Federal Reserve officials indicated during their June meeting that further tightening is likely, though slower than the rapid rate increases that have characterized monetary policy since early 2022. Policymakers decided against a rate rise amid concerns about economic growth, even though most members think further hikes are coming. Citing the lagged policy impact and other concerns, they skipped the June meeting after enacting 10 straight rate increases. Officials felt that “leaving the target range unchanged at this meeting would allow them more time to assess the economy’s progress toward the Committee’s goals of maximum employment and price stability.“


The Federal Open Market Committee members expressed their hesitation due to several factors. They said that a brief pause would give the committee time to assess the impacts of the hikes.
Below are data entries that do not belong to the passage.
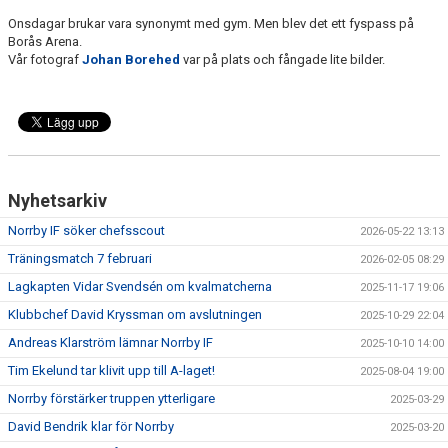
Onsdagar brukar vara synonymt med gym. Men blev det ett fyspass på
Borås Arena.
Vår fotograf
Johan Borehed
var på plats och fångade lite bilder.
Nyhetsarkiv
Norrby IF söker chefsscout
2026-05-22 13:13
Träningsmatch 7 februari
2026-02-05 08:29
Lagkapten Vidar Svendsén om kvalmatcherna
2025-11-17 19:06
Klubbchef David Kryssman om avslutningen
2025-10-29 22:04
Andreas Klarström lämnar Norrby IF
2025-10-10 14:00
Tim Ekelund tar klivit upp till A-laget!
2025-08-04 19:00
Norrby förstärker truppen ytterligare
2025-03-29
David Bendrik klar för Norrby
2025-03-20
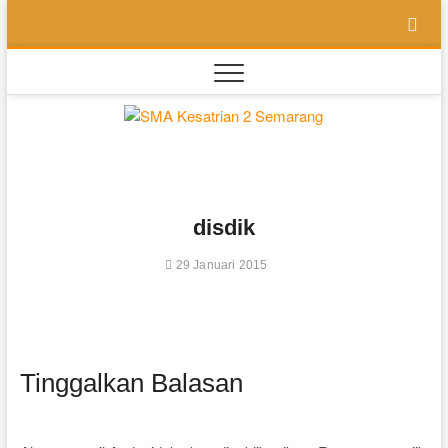
Skip
to
content
SMA
SEKOLAH
BILINGUAL
BERBASIS
Kesatri
MULTIPEL
INTELLEGENSI
2
disdik
Semara
29 Januari 2015
Tinggalkan Balasan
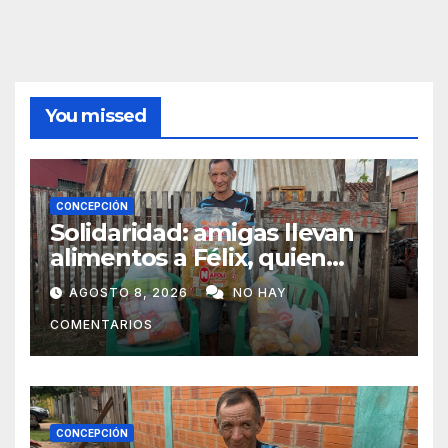
You missed
CONCEPCIÓN
Solidaridad: amigas llevan
alimentos a Félix, quien
ahora vende caramelos para
AGOSTO 8, 2026
NO HAY
subsistir
COMENTARIOS
CONCEPCIÓN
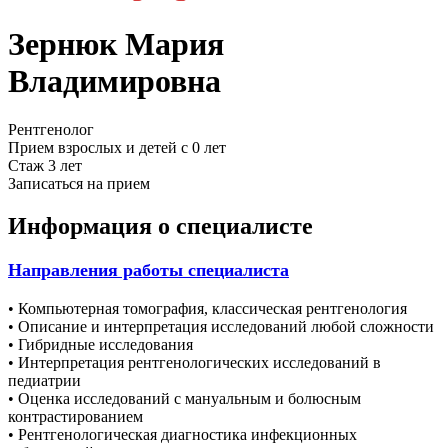
Зернюк Мария
Владимировна
Рентгенолог
Прием взрослых и детей с 0 лет
Стаж 3 лет
Записаться на прием
Информация о специалисте
Направления работы специалиста
• Компьютерная томография, классическая рентгенология
• Описание и интерпретация исследований любой сложности
• Гибридные исследования
• Интерпретация рентгенологических исследований в
педиатрии
• Оценка исследований с мануальным и болюсным
контрастированием
• Рентгенологическая диагностика инфекционных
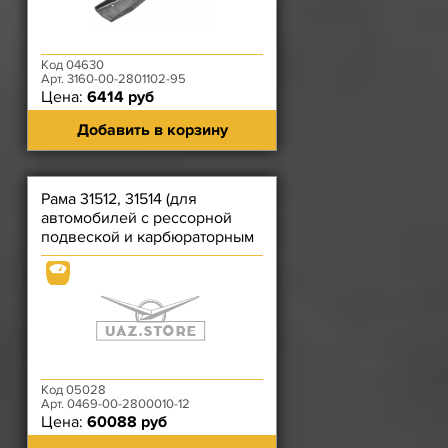
Код 04630
Арт. 3160-00-2801102-95
Цена:
6414 руб
Добавить в корзину
Рама 31512, 31514 (для
автомобилей с рессорной
подвеской и карбюраторным
двигателем)
Код 05028
Арт. 0469-00-2800010-12
Цена:
60088 руб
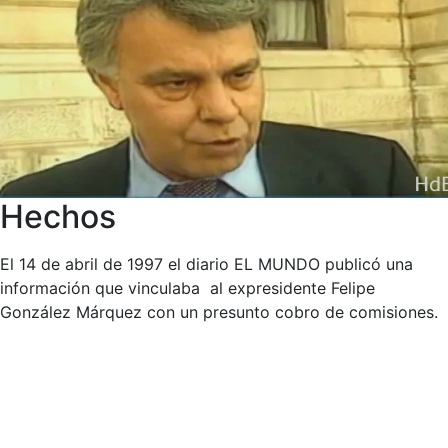
Hechos
El 14 de abril de 1997 el diario EL MUNDO publicó una
información que vinculaba al expresidente Felipe
González Márquez con un presunto cobro de comisiones.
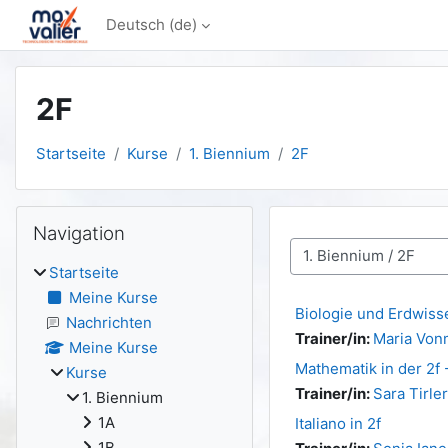
Zum Hauptinhalt
Deutsch ‎(de)‎
2F
Startseite
Kurse
1. Biennium
2F
Blöcke
Navigation überspringen
Navigation
Kursbereiche
Startseite
Meine Kurse
Biologie und Erdwiss
Nachrichten
Trainer/in:
Maria Von
Meine Kurse
Mathematik in der 2f 
Kurse
Trainer/in:
Sara Tirler
1. Biennium
1A
Italiano in 2f
1B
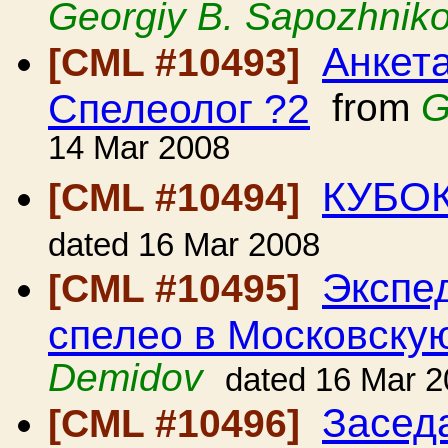
Georgiy B. Sapozhnik
Анкет
[CML #10493]
Спелеолог ?2
from
G
14 Mar 2008
КУБОК
[CML #10494]
dated 16 Mar 2008
Экспе
[CML #10495]
спелео в Московску
Demidov
dated 16 Mar 
Засед
[CML #10496]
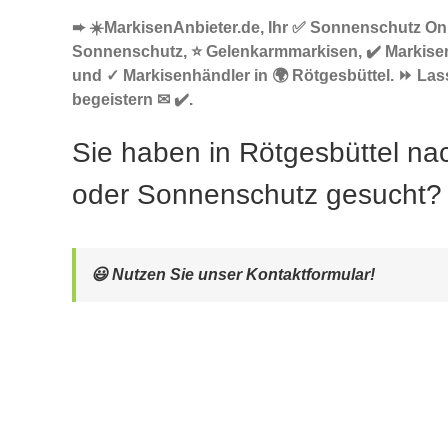
➨ ☀️MarkisenAnbieter.de, Ihr ✅ Sonnenschutz Onl
Sonnenschutz, ⭐ Gelenkarmmarkisen, ✔️ Markise
und ✓ Markisenhändler in 🌍 Rötgesbüttel. ⏩ Las
begeistern ✉ ✔️.
Sie haben in Rötgesbüttel na
oder Sonnenschutz gesucht?
😃 Nutzen Sie unser Kontaktformular!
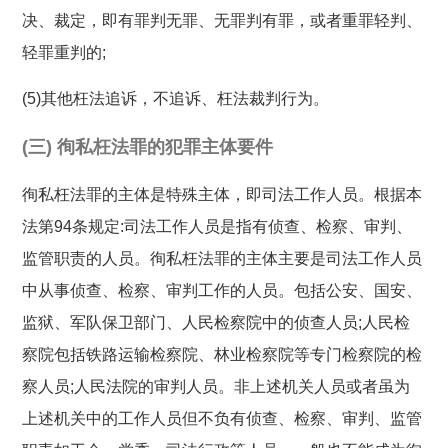
决、裁定，即有罪判无罪、无罪判有罪，或者重罪轻判、
轻罪重判的;
(5)其他枉法追诉，不追诉、枉法裁判行为。
(三) 徇私枉法罪的犯罪主体要件
徇私枉法罪的主体是特殊主体，即司法工作人员。根据本
法第94条规定:司法工作人员是指有侦查、检察、审判、
监管职责的人员。徇私枉法罪的主体主要是司法工作人员
中从事侦查、检察、审判工作的人员。包括公安、国安、
监狱、军队保卫部门、人民检察院中的侦查人员;人民检
察院包括铁路运输检察院、林业检察院等专门检察院的检
察人员;人民法院的审判人员。非上述机关人员或者虽为
上述机关中的工作人员但不负有侦查、检察、审判、监管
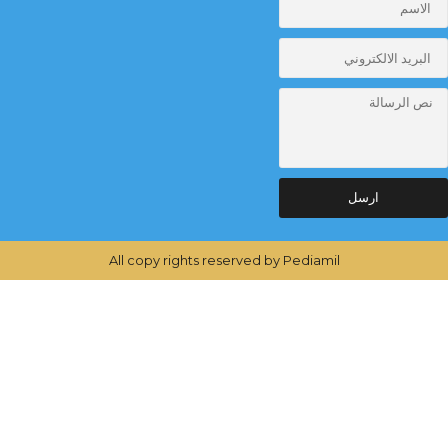
رسل
All copy rights reserved by Pediamil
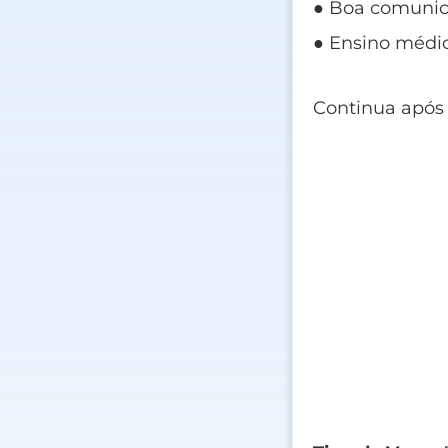
● Boa comunic
● Ensino médi
Continua após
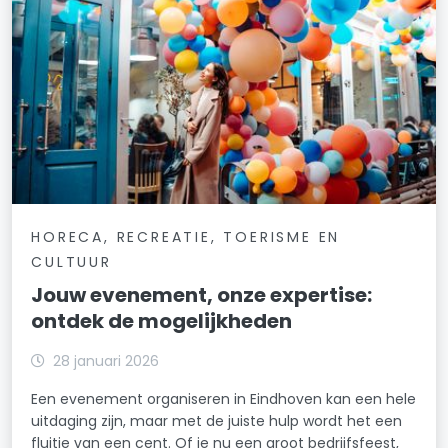
HORECA, RECREATIE, TOERISME EN
CULTUUR
Jouw evenement, onze expertise:
ontdek de mogelijkheden
28 januari 2026
Een evenement organiseren in Eindhoven kan een hele
uitdaging zijn, maar met de juiste hulp wordt het een
fluitje van een cent. Of je nu een groot bedrijfsfeest,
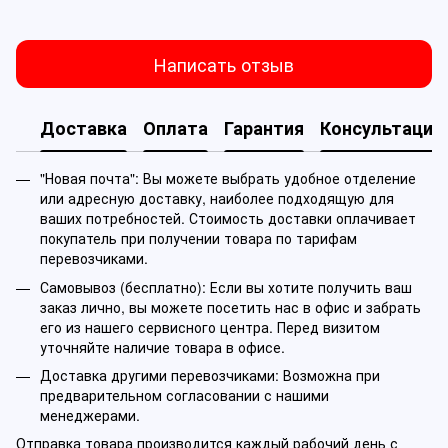
Написать отзыв
Доставка
Оплата
Гарантия
Консультация
"Новая почта": Вы можете выбрать удобное отделение
или адресную доставку, наиболее подходящую для
ваших потребностей. Стоимость доставки оплачивает
покупатель при получении товара по тарифам
перевозчиками.
Самовывоз (бесплатно): Если вы хотите получить ваш
заказ лично, вы можете посетить нас в офис и забрать
его из нашего сервисного центра. Перед визитом
уточняйте наличие товара в офисе.
Доставка другими перевозчиками: Возможна при
предварительном согласовании с нашими
менеджерами.
Отправка товара производится каждый рабочий день с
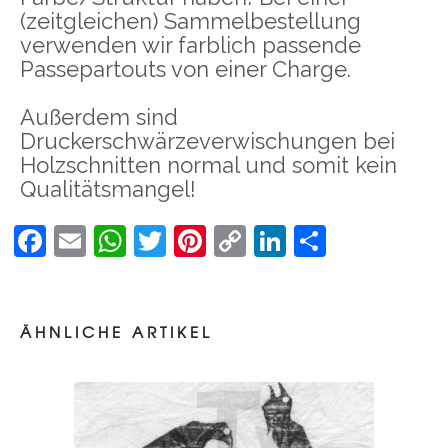
(zeitgleichen) Sammelbestellung
verwenden wir farblich passende
Passepartouts von einer Charge.
Außerdem sind
Druckerschwärzeverwischungen bei
Holzschnitten normal und somit kein
Qualitätsmangel!
Facebook
Email
WhatsApp
Twitter
Pinterest
Copy
LinkedIn
Teilen
Link
Holzschnitt
ZWEI STARE
ÄHNLICHE ARTIKEL
–
55,00
€
100,00
€
inkl. MwSt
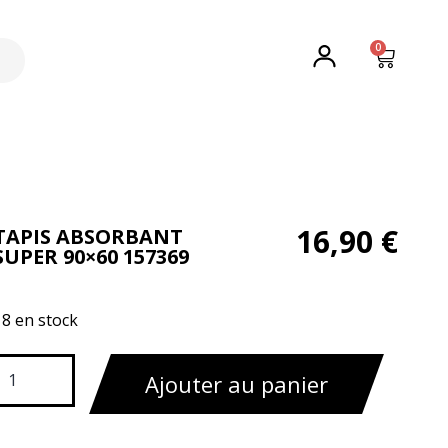
0
16,90
€
TAPIS ABSORBANT
SUPER 90×60 157369
18 en stock
Ajouter au panier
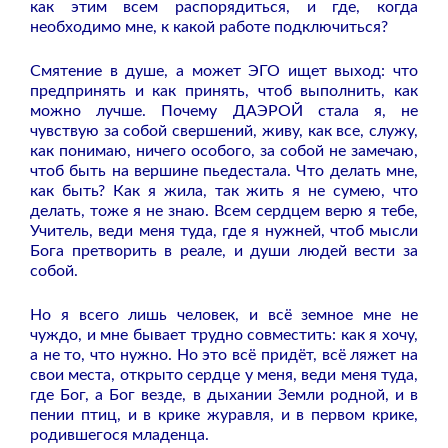
как этим всем распорядиться, и где, когда
необходимо мне, к какой работе подключиться?
Смятение в душе, а может ЭГО ищет выход: что
предпринять и как принять, чтоб выполнить, как
можно лучше. Почему ДАЭРОЙ стала я, не
чувствую за собой свершений, живу, как все, служу,
как понимаю, ничего особого, за собой не замечаю,
чтоб быть на вершине пьедестала. Что делать мне,
как быть? Как я жила, так жить я не сумею, что
делать, тоже я не знаю. Всем сердцем верю я тебе,
Учитель, веди меня туда, где я нужней, чтоб мысли
Бога претворить в реале, и души людей вести за
собой.
Но я всего лишь человек, и всё земное мне не
чуждо, и мне бывает трудно совместить: как я хочу,
а не то, что нужно. Но это всё придёт, всё ляжет на
свои места, открыто сердце у меня, веди меня туда,
где Бог, а Бог везде, в дыхании Земли родной, и в
пении птиц, и в крике журавля, и в первом крике,
родившегося младенца.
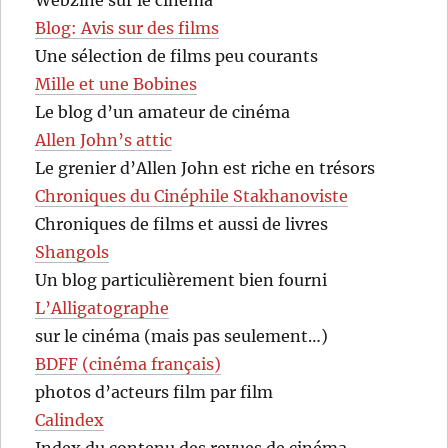
Blog: Avis sur des films
Une sélection de films peu courants
Mille et une Bobines
Le blog d’un amateur de cinéma
Allen John’s attic
Le grenier d’Allen John est riche en trésors
Chroniques du Cinéphile Stakhanoviste
Chroniques de films et aussi de livres
Shangols
Un blog particulièrement bien fourni
L’Alligatographe
sur le cinéma (mais pas seulement…)
BDFF (cinéma français)
photos d’acteurs film par film
Calindex
Index du contenu des revues de cinéma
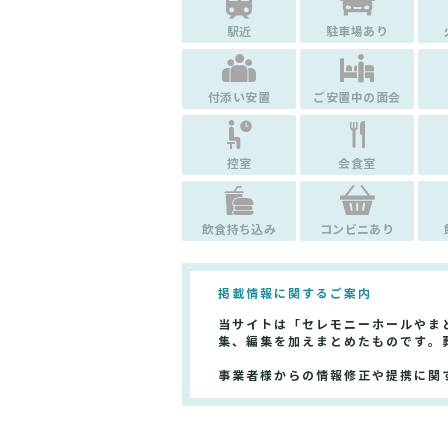
駅近
駐車場あり
付添い安置
ご安置中の面会
控室
会食室
飲食持ち込み
コンビニあり
掲載情報に関するご案内
当サイトは「セレモニーホールやま
集、編集を加えまとめたものです。
事業者様からの情報修正や提携に関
These hikes have totaled 5 percentage points, the most aggressive moves since the early 1980s. “The economy was facing headwinds from tighter credit conditions, including higher interest rates, for households and businesses, which would likely weigh on economic activity, hiring, and inflation, although the extent of these effect remained uncertain,” the minutes said. The unanimous decision not to raise rates came in “consideration of the significant cumulative tightening in the stance of monetary policy and the lags with which policy affects economic activity and inflation.” Markets responded slowly to the release. The Dow Jones Industrial Average was off about 120 points nearing the final hour of trading, while Treasury yields were sharply higher.